PROBLEM TO SOLVE
Within the data below, state how many lines contain the string "network". Provide the number only.

RECORDS FOR PROCESSING
------------

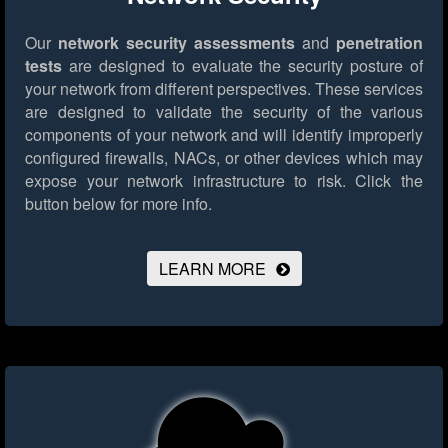
Our
network security assessments
and
penetration
tests
are designed to evaluate the security posture of
your network from different perspectives. These services
are designed to validate the security of the various
components of your network and will identify improperly
configured firewalls, NACs, or other devices which may
expose your network infrastructure to risk.
Click the
button below for more info.
LEARN MORE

------------

OUTPUT BELOW
4